For a large portion, perhaps even most chemicals in current use, we do not have full safety data on how it may impacts health or their environmental fate or if we need to take precautionary action.
This lack of data represents one of the fundamental failures in how chemicals are regulated. Comprehensive chemical data that includes the fate of chemicals in our air, water and soil could provide a greater incentive for choosing safer alternatives. By filling these data gaps we could create market incentives for the chemical industry to produce safer chemicals. Under the current system
California labs within the Department of Health Services, Department of Toxics Substances Control, the Department of Food and Agriculture, and the Air Resources Board must develop and test analytical methods for chemicals falling under their jurisdiction. Developing these methods can take a significant amount of time and cost between $20,000 and $200,000 per chemical, per medium for each medium such as air, water, and soil. This indicates that it could cost the state up to $1 million to develop lab methods for all media, for just one chemical. The costs of producing these methods should be the responsibility of the chemical manufacturers and not on the tax paying public.
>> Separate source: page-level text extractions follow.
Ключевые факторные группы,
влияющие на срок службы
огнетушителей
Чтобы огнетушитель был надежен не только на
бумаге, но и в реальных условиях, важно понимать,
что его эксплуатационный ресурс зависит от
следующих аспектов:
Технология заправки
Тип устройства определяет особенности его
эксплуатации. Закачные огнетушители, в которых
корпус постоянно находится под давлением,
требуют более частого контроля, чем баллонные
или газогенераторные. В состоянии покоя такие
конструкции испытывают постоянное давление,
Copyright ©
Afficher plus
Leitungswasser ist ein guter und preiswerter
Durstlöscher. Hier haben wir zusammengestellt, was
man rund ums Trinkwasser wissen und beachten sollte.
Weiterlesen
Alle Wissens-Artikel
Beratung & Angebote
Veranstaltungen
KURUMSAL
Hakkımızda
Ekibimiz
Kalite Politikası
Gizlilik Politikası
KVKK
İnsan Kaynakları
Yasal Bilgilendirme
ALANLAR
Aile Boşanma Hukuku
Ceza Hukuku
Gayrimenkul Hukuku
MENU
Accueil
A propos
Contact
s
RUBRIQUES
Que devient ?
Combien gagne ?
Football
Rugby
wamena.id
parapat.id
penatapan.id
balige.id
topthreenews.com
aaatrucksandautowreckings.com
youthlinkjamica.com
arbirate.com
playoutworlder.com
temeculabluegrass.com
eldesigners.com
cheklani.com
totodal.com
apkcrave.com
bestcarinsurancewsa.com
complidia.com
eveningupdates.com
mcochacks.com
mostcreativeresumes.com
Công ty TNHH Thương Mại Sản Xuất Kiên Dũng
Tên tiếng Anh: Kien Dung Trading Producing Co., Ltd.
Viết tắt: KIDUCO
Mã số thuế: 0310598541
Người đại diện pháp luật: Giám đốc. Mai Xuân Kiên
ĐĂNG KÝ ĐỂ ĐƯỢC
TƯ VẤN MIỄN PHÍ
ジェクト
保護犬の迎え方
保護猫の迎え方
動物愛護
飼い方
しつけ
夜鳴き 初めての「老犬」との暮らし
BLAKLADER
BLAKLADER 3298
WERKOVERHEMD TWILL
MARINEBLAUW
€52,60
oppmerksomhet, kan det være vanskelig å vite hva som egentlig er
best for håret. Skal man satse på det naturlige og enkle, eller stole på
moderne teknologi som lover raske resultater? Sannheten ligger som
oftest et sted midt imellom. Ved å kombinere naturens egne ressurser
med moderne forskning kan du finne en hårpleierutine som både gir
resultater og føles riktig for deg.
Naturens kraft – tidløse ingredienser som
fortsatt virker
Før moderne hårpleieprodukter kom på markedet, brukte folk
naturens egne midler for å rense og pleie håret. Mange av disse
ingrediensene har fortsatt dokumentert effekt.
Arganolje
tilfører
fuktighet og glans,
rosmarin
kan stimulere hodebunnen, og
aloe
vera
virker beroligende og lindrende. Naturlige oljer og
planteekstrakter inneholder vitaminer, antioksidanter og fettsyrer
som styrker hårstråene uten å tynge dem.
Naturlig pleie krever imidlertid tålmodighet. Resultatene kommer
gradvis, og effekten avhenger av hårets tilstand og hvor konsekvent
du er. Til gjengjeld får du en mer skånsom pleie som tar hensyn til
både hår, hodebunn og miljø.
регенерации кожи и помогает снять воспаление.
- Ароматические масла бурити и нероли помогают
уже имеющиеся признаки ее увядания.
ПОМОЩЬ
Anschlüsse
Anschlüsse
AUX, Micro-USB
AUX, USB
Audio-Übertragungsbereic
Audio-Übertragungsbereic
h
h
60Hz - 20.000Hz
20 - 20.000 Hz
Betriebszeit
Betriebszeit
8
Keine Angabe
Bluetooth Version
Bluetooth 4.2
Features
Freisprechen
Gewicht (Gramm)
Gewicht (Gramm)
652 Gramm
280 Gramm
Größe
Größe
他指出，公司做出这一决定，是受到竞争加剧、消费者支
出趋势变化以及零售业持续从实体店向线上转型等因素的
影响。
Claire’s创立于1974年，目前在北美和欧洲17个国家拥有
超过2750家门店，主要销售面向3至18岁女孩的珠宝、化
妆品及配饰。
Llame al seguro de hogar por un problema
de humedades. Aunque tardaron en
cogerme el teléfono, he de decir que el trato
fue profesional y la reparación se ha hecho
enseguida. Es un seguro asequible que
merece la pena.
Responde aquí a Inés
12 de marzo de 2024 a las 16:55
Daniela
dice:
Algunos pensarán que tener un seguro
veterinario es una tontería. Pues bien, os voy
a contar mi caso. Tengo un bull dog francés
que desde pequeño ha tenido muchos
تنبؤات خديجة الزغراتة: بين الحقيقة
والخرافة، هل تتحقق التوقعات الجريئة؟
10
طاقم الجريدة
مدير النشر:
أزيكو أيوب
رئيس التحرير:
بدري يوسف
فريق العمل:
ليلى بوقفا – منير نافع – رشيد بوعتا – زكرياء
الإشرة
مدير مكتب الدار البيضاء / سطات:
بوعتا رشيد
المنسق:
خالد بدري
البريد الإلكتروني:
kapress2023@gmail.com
In order to protect human health and the environment, we must be able to prioritize which chemicals to regulate and target. For exposure reductions we need the development of these testing methods. California is leading the nation in promoting policy proposals that will fill these dangerous data gaps in the form of AB 289. This bill authored by Wilma Chan and co sponsored by California Communities against Toxics and Environment California will give California Environmental Protection Agency and the Department of Health Service the ability to request this data from chemical producers.